Personalisierte Onlinezeitungen mit Links aus dem eigenen Social-Web-Stream wie paper.liThe Twitter Time.es oder in abgewandelter Form auch MyTweetMag treffen auf neuartige Services wie bagtheweb, keepstream oder curated.by, mit denen sich aus Tweets, Status-Updates und anderen im Netz gefundenen Onlineinhalten neue Contentsammlungen kreieren lassen.

Obwohl immer mehr Menschen das Internet nutzen, bleibt die Zahl derjenigen, die Content produzieren, konstant. Die Schere zwischen Produzenten und Konsumenten im sozialen Internet öffnet sich also, wie eine aktuelle Untersuchung von Forrester Research belegt. Dass sehr wenige User aktiv Inhalte ins Netz stellen, die anschließend von vielen Anwender konsumiert werden, ist dabei ein altbekanntes Phänomen.

Kuration bedeutet, eine Brücke zu bauen. Es führt zwar nicht zur Kreation originärer Inhalte, aber es bindet Anwender immerhin als Filter in die Contentdistribution mit ein. Genieo, der personalisierte Newsreader, den wir in der vergangenen Woche vorgestellt haben, möchte seine Benutzer nun ebenfalls zu Kuratoren machen und hat dazu eine “Personal Magazine”-Funktion veröffentlicht.

Genieo bezeichnet sein neues Feature selbst als “Auto-Blogging-Tool für alle, die etwas publizieren möchten, aber keine Idee haben, was”. Genieo, der als Windows-App angebotene Service aus Israel, stellt Usern eine ständig aktualisierte, dynamische, lokale Browser-Startseite mit Inhalten von Websites bereit, die man in der Vergangenheit besucht hat. Genieo legt großen Wert auf die Wahrung der Privatsphäre seiner Anwender – das System arbeitet vollständig auf den Rechnern der User, keine Informationen zum Surfverhalten werden übermittelt. Auch eine Anmeldung ist nicht erforderlich.

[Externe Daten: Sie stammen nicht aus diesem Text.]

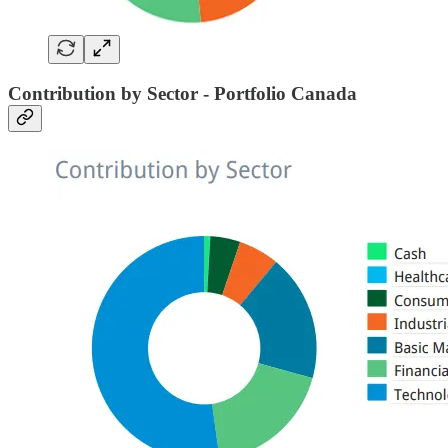
Contribution by Sector - Portfolio Canada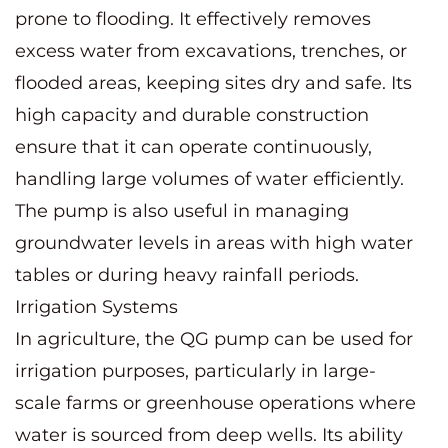
prone to flooding. It effectively removes
excess water from excavations, trenches, or
flooded areas, keeping sites dry and safe. Its
high capacity and durable construction
ensure that it can operate continuously,
handling large volumes of water efficiently.
The pump is also useful in managing
groundwater levels in areas with high water
tables or during heavy rainfall periods.
Irrigation Systems
In agriculture, the QG pump can be used for
irrigation purposes, particularly in large-
scale farms or greenhouse operations where
water is sourced from deep wells. Its ability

Das neue “Personal Magazine” erstellt aus den Artikeln der persönlichen Genieo-Browserstartseite eine an das Layout eines Magazins angelehnte Titelseite mit fünf Schlagzeilen. Nutzer können aus einer Reihe aktueller Beiträge wählen – die Wahl der Titelstory bestimmt auch das Hintergrundbild, welches aus dem jeweiligen Artikel importiert wird. Anschließend lässt sich das Cover mit den persönlichen Top-Stories des Tages per Twitter, Facebook oder E-Mail weiterempfehlen (hier ist mein “Magazin” von heute früh). Jede Ausgabe des “Magazins” kann kommentiert werden, Genieo nutzt dafür das Kommentarsystem von Disqus. Um die neue Funktion nutzen zu können, ist ein Login via Facebook Connect notwendig.

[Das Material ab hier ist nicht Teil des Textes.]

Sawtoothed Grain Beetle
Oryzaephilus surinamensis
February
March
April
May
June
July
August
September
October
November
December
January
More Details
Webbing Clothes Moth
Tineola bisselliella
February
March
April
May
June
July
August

Ich bezweifele, dass ich das neue Feature regelmäßig verwenden werde. Meine persönlicher Bedarf an aktiver Kuration ist durch das Bloggen bei netzwertig.com, durch gelegentliche Link-Empfehlungen bei Twitter sowie vor allem durch das Sharen von lesenswerten Artikeln im Google Reader gedeckt. Ein Blick auf die zunehmende Zahl an paper.li- bzw. Twitter-Times-Tweets in meinem Twitter-Stream legt jedoch nahe, dass bei vielen Nutzern das Interesse an Lösungen zur Kuration der eingehenden Informationen in einem kompakten, optisch ansprechenden Format groß ist.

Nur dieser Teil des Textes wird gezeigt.